### AVAILABLE DATA
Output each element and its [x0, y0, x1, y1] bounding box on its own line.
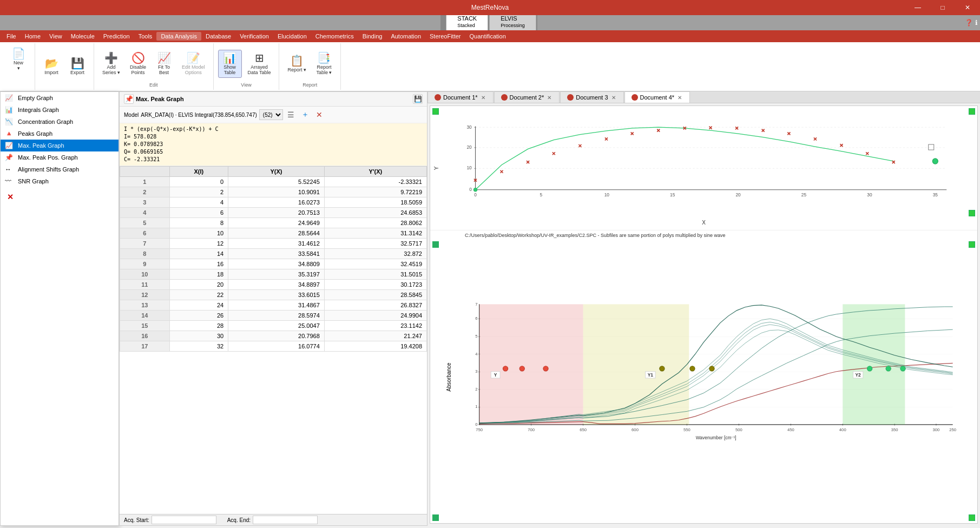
- cell-x: 28: [169, 321, 228, 331]
- menu-molecule[interactable]: Molecule: [67, 32, 99, 41]
- help-icon[interactable]: ❓: [965, 19, 973, 27]
- import-button[interactable]: 📂 Import: [40, 55, 63, 78]
- export-button[interactable]: 💾 Export: [65, 55, 89, 78]
- maximize-button[interactable]: □: [930, 0, 955, 15]
- svg-text:0: 0: [469, 187, 472, 192]
- snr-icon: 〰: [5, 177, 11, 185]
- info-icon[interactable]: ℹ: [975, 19, 978, 27]
- edit-model-button[interactable]: 📝 Edit ModelOptions: [178, 50, 209, 78]
- table-row[interactable]: 10 18 35.3197 31.5015: [120, 269, 427, 280]
- table-row[interactable]: 1 0 5.52245 -2.33321: [120, 177, 427, 187]
- spectrum-corner-tr[interactable]: [969, 241, 975, 248]
- svg-point-111: [886, 366, 891, 371]
- doc-tab-3[interactable]: Document 3 ✕: [560, 91, 623, 103]
- menu-binding[interactable]: Binding: [358, 32, 387, 41]
- cell-x: 18: [169, 269, 228, 280]
- add-row-button[interactable]: ＋: [299, 109, 311, 121]
- cell-index: 4: [120, 208, 170, 218]
- menu-elucidation[interactable]: Elucidation: [273, 32, 311, 41]
- table-row[interactable]: 16 30 20.7968 21.247: [120, 331, 427, 341]
- svg-text:450: 450: [787, 427, 794, 432]
- doc-tab-2[interactable]: Document 2* ✕: [494, 91, 560, 103]
- menu-concentration-graph[interactable]: 📉 Concentration Graph: [1, 116, 119, 128]
- menu-tools[interactable]: Tools: [134, 32, 157, 41]
- table-row[interactable]: 12 22 33.6015 28.5845: [120, 290, 427, 300]
- list-icon[interactable]: ☰: [285, 109, 297, 121]
- svg-text:750: 750: [476, 427, 483, 432]
- menu-max-peak-pos-graph[interactable]: 📌 Max. Peak Pos. Graph: [1, 151, 119, 163]
- table-row[interactable]: 13 24 31.4867 26.8327: [120, 300, 427, 311]
- disable-points-button[interactable]: 🚫 DisablePoints: [126, 50, 150, 78]
- minimize-button[interactable]: —: [905, 0, 930, 15]
- spectrum-corner-bl[interactable]: [432, 514, 439, 521]
- table-row[interactable]: 11 20 34.8897 30.1723: [120, 280, 427, 290]
- svg-text:10: 10: [604, 192, 610, 197]
- doc1-close[interactable]: ✕: [480, 95, 486, 101]
- acq-start-input[interactable]: [152, 516, 216, 524]
- scatter-corner-tr[interactable]: [969, 108, 975, 115]
- menu-stereofitter[interactable]: StereoFitter: [425, 32, 465, 41]
- table-row[interactable]: 8 14 33.5841 32.872: [120, 249, 427, 259]
- menu-file[interactable]: File: [2, 32, 21, 41]
- menu-alignment-shifts[interactable]: ↔ Alignment Shifts Graph: [1, 163, 119, 175]
- menu-chemometrics[interactable]: Chemometrics: [311, 32, 358, 41]
- delete-row-button[interactable]: ✕: [313, 109, 325, 121]
- arrayed-table-button[interactable]: ⊞ ArrayedData Table: [244, 50, 275, 78]
- menu-integrals-graph[interactable]: 📊 Integrals Graph: [1, 104, 119, 116]
- doc-tab-4[interactable]: Document 4* ✕: [624, 91, 690, 103]
- menu-verification[interactable]: Verification: [235, 32, 273, 41]
- menu-data-analysis[interactable]: Data Analysis: [156, 32, 201, 41]
- table-row[interactable]: 3 4 16.0273 18.5059: [120, 197, 427, 208]
- cell-ypx: 30.1723: [324, 280, 426, 290]
- table-row[interactable]: 15 28 25.0047 23.1142: [120, 321, 427, 331]
- scatter-corner-br[interactable]: [969, 210, 975, 216]
- table-row[interactable]: 7 12 31.4612 32.5717: [120, 239, 427, 249]
- table-row[interactable]: 14 26 28.5974 24.9904: [120, 311, 427, 321]
- acq-bar: Acq. Start: Acq. End:: [120, 514, 427, 525]
- close-dropdown-button[interactable]: ✕: [5, 192, 16, 202]
- menu-max-peak-graph[interactable]: 📈 Max. Peak Graph: [1, 140, 119, 151]
- doc2-close[interactable]: ✕: [546, 95, 553, 101]
- cell-ypx: 9.72219: [324, 187, 426, 197]
- cell-yx: 28.5644: [228, 228, 325, 239]
- add-series-button[interactable]: ➕ AddSeries ▾: [98, 50, 124, 78]
- data-panel: 📌 Max. Peak Graph 💾 Model ARK_DATA(I) · …: [119, 91, 427, 526]
- report-table-button[interactable]: 📑 ReportTable ▾: [312, 50, 336, 78]
- menu-view[interactable]: View: [45, 32, 67, 41]
- disable-icon: 🚫: [131, 52, 145, 63]
- menu-prediction[interactable]: Prediction: [99, 32, 134, 41]
- table-row[interactable]: 9 16 34.8809 32.4519: [120, 259, 427, 269]
- doc-tab-1[interactable]: Document 1* ✕: [427, 91, 494, 103]
- table-row[interactable]: 4 6 20.7513 24.6853: [120, 208, 427, 218]
- table-row[interactable]: 17 32 16.0774 19.4208: [120, 341, 427, 352]
- show-table-button[interactable]: 📊 ShowTable: [218, 50, 242, 78]
- acq-end-input[interactable]: [253, 516, 318, 524]
- scatter-corner-tl[interactable]: [432, 108, 439, 115]
- title-bar: MestReNova — □ ✕: [0, 0, 980, 15]
- svg-text:350: 350: [891, 427, 898, 432]
- report-button[interactable]: 📋 Report ▾: [284, 52, 310, 75]
- region-y1: [583, 304, 689, 425]
- table-row[interactable]: 6 10 28.5644 31.3142: [120, 228, 427, 239]
- close-button[interactable]: ✕: [955, 0, 980, 15]
- panel-save-button[interactable]: 💾: [413, 94, 423, 104]
- menu-empty-graph[interactable]: 📈 Empty Graph: [1, 92, 119, 104]
- fit-to-best-button[interactable]: 📈 Fit ToBest: [152, 50, 176, 78]
- spectrum-corner-br[interactable]: [969, 514, 975, 521]
- doc4-close[interactable]: ✕: [676, 95, 683, 101]
- table-container[interactable]: X(I) Y(X) Y'(X) 1 0 5.52245 -2.33321 2 2…: [120, 166, 427, 514]
- series-selector[interactable]: (52): [259, 109, 283, 120]
- new-button[interactable]: 📄 New ▾: [6, 45, 30, 74]
- table-row[interactable]: 5 8 24.9649 28.8062: [120, 218, 427, 228]
- menu-database[interactable]: Database: [201, 32, 235, 41]
- menu-automation[interactable]: Automation: [386, 32, 425, 41]
- doc3-close[interactable]: ✕: [610, 95, 617, 101]
- panel-pin-button[interactable]: 📌: [124, 94, 134, 104]
- menu-peaks-graph[interactable]: 🔺 Peaks Graph: [1, 128, 119, 140]
- table-row[interactable]: 2 2 10.9091 9.72219: [120, 187, 427, 197]
- menu-home[interactable]: Home: [21, 32, 45, 41]
- spectrum-corner-tl[interactable]: [432, 241, 439, 248]
- menu-quantification[interactable]: Quantification: [465, 32, 510, 41]
- menu-snr-graph[interactable]: 〰 SNR Graph: [1, 175, 119, 187]
- svg-text:35: 35: [933, 192, 938, 197]
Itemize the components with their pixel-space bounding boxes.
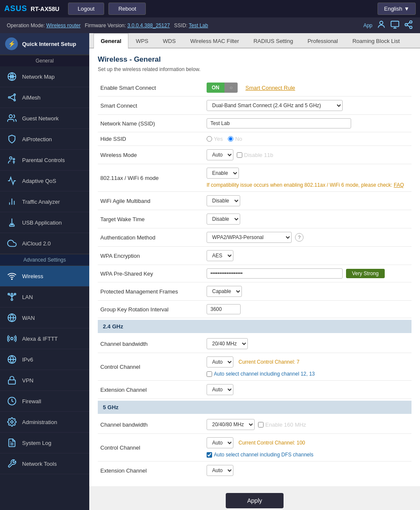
tab-radius-setting[interactable]: RADIUS Setting xyxy=(246,33,300,48)
wpa-encryption-row: WPA Encryption AES xyxy=(98,247,411,265)
tab-roaming-block-list[interactable]: Roaming Block List xyxy=(345,33,407,48)
band-24-control-channel-select[interactable]: Auto xyxy=(207,356,233,368)
disable-11b-checkbox[interactable] xyxy=(237,152,242,158)
svg-point-36 xyxy=(11,421,13,423)
toggle-off-btn[interactable]: ○ xyxy=(224,83,238,93)
sidebar-item-network-map[interactable]: Network Map xyxy=(0,66,89,87)
band-24-auto-select-label[interactable]: Auto select channel including channel 12… xyxy=(207,371,315,377)
svg-point-16 xyxy=(10,157,12,160)
band-24-auto-select-checkbox[interactable] xyxy=(207,371,212,377)
hide-ssid-yes-label[interactable]: Yes xyxy=(207,136,223,142)
svg-rect-26 xyxy=(11,299,13,301)
hide-ssid-yes-radio[interactable] xyxy=(207,136,212,142)
pmf-select[interactable]: Capable xyxy=(207,286,242,297)
logout-button[interactable]: Logout xyxy=(68,3,105,15)
sidebar-item-usb-application[interactable]: USB Application xyxy=(0,212,89,233)
sidebar-item-wan[interactable]: WAN xyxy=(0,308,89,328)
band-24-header: 2.4 GHz xyxy=(98,320,411,333)
sidebar-item-ipv6[interactable]: IPv6 xyxy=(0,349,89,370)
svg-point-0 xyxy=(380,21,383,24)
band-24-channel-bw-row: Channel bandwidth 20/40 MHz xyxy=(98,335,411,353)
person-icon[interactable] xyxy=(377,20,386,31)
tab-wds[interactable]: WDS xyxy=(156,33,183,48)
group-key-input[interactable] xyxy=(207,304,241,314)
tabs-bar: General WPS WDS Wireless MAC Filter RADI… xyxy=(89,33,420,48)
quick-internet-setup[interactable]: ⚡ Quick Internet Setup xyxy=(0,33,89,55)
group-key-row: Group Key Rotation Interval xyxy=(98,301,411,318)
target-wake-select[interactable]: Disable xyxy=(207,214,240,225)
sidebar-item-label: AiCloud 2.0 xyxy=(22,240,51,247)
auth-method-select[interactable]: WPA2/WPA3-Personal xyxy=(207,232,292,243)
sidebar-item-alexa[interactable]: Alexa & IFTTT xyxy=(0,328,89,349)
sidebar-item-firewall[interactable]: Firewall xyxy=(0,391,89,412)
sidebar-item-adaptive-qos[interactable]: Adaptive QoS xyxy=(0,171,89,191)
band-24-ext-channel-select[interactable]: Auto xyxy=(207,384,233,395)
sidebar-item-wireless[interactable]: Wireless xyxy=(0,266,89,287)
disable-11b-label[interactable]: Disable 11b xyxy=(237,152,273,158)
tab-general[interactable]: General xyxy=(94,33,128,48)
band-5-channel-bw-select[interactable]: 20/40/80 MHz xyxy=(207,419,255,430)
share-icon[interactable] xyxy=(404,20,413,31)
hide-ssid-no-radio[interactable] xyxy=(228,136,233,142)
band-5-enable-160-label[interactable]: Enable 160 MHz xyxy=(258,422,306,428)
reboot-button[interactable]: Reboot xyxy=(108,3,146,15)
sidebar-item-traffic-analyzer[interactable]: Traffic Analyzer xyxy=(0,191,89,212)
wpa-strength-button: Very Strong xyxy=(346,269,385,278)
band-5-enable-160-checkbox[interactable] xyxy=(258,422,264,427)
svg-line-6 xyxy=(407,23,410,24)
firmware-value[interactable]: 3.0.0.4.388_25127 xyxy=(127,23,170,28)
ssid-value[interactable]: Test Lab xyxy=(189,23,208,28)
smart-connect-select[interactable]: Dual-Band Smart Connect (2.4 GHz and 5 G… xyxy=(207,100,343,111)
sidebar-item-guest-network[interactable]: Guest Network xyxy=(0,108,89,129)
wifi6-select[interactable]: Enable xyxy=(207,168,239,179)
advanced-section-label: Advanced Settings xyxy=(0,254,89,266)
hide-ssid-no-label[interactable]: No xyxy=(228,136,242,142)
band-5-auto-dfs-label[interactable]: Auto select channel including DFS channe… xyxy=(207,452,313,458)
wan-icon xyxy=(6,312,18,324)
sidebar-item-system-log[interactable]: System Log xyxy=(0,433,89,453)
toggle-on-btn[interactable]: ON xyxy=(207,83,224,93)
smart-connect-rule-link[interactable]: Smart Connect Rule xyxy=(245,85,295,91)
operation-mode-value[interactable]: Wireless router xyxy=(46,23,81,28)
sidebar-item-network-tools[interactable]: Network Tools xyxy=(0,453,89,474)
tab-wireless-mac-filter[interactable]: Wireless MAC Filter xyxy=(183,33,246,48)
guest-network-icon xyxy=(6,112,18,124)
auth-method-help-icon[interactable]: ? xyxy=(295,233,304,242)
monitor-icon[interactable] xyxy=(390,20,400,31)
sidebar-item-vpn[interactable]: VPN xyxy=(0,370,89,391)
sidebar-item-lan[interactable]: LAN xyxy=(0,287,89,308)
sidebar-item-administration[interactable]: Administration xyxy=(0,412,89,433)
wireless-mode-label: Wireless Mode xyxy=(100,152,207,158)
sidebar-item-parental-controls[interactable]: Parental Controls xyxy=(0,150,89,171)
band-24-channel-bw-select[interactable]: 20/40 MHz xyxy=(207,338,248,349)
sidebar-item-aiprotection[interactable]: AiProtection xyxy=(0,129,89,150)
adaptive-qos-icon xyxy=(6,175,18,187)
band-5-auto-dfs-checkbox[interactable] xyxy=(207,452,212,458)
sidebar-item-aicloud[interactable]: AiCloud 2.0 xyxy=(0,233,89,254)
sidebar: ⚡ Quick Internet Setup General Network M… xyxy=(0,33,89,510)
tab-wps[interactable]: WPS xyxy=(128,33,156,48)
language-button[interactable]: English ▼ xyxy=(377,3,416,15)
band-5-control-channel-select[interactable]: Auto xyxy=(207,437,233,448)
apply-button[interactable]: Apply xyxy=(226,493,283,508)
logo-area: ASUS RT-AX58U xyxy=(4,4,60,13)
sidebar-item-label: Network Map xyxy=(22,74,55,80)
network-name-input[interactable] xyxy=(207,118,351,128)
usb-application-icon xyxy=(6,217,18,228)
info-bar-icons: App xyxy=(363,20,413,31)
lan-icon xyxy=(6,291,18,303)
smart-connect-toggle[interactable]: ON ○ xyxy=(207,83,238,93)
band-5-ext-channel-select[interactable]: Auto xyxy=(207,465,233,476)
tab-professional[interactable]: Professional xyxy=(300,33,345,48)
info-bar: Operation Mode: Wireless router Firmware… xyxy=(0,17,420,33)
wifi-agile-select[interactable]: Disable xyxy=(207,195,240,206)
svg-point-3 xyxy=(405,23,408,26)
wpa-encryption-select[interactable]: AES xyxy=(207,250,233,261)
wireless-mode-select[interactable]: Auto xyxy=(207,149,233,160)
wpa-key-input[interactable] xyxy=(207,268,343,279)
wifi6-faq-link[interactable]: FAQ xyxy=(394,182,404,188)
svg-point-4 xyxy=(410,26,412,28)
sidebar-item-aimesh[interactable]: AiMesh xyxy=(0,87,89,108)
wireless-mode-control: Auto Disable 11b xyxy=(207,149,409,160)
sidebar-item-label: Guest Network xyxy=(22,115,59,122)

### TO DO
Where does "spectrum" appear in the listing? Show every line that has it.

### ANSWER SPACE
- spectrum-corner-tr[interactable]: [969, 241, 975, 248]
- spectrum-corner-bl[interactable]: [432, 514, 439, 521]
- spectrum-corner-br[interactable]: [969, 514, 975, 521]
- spectrum-corner-tl[interactable]: [432, 241, 439, 248]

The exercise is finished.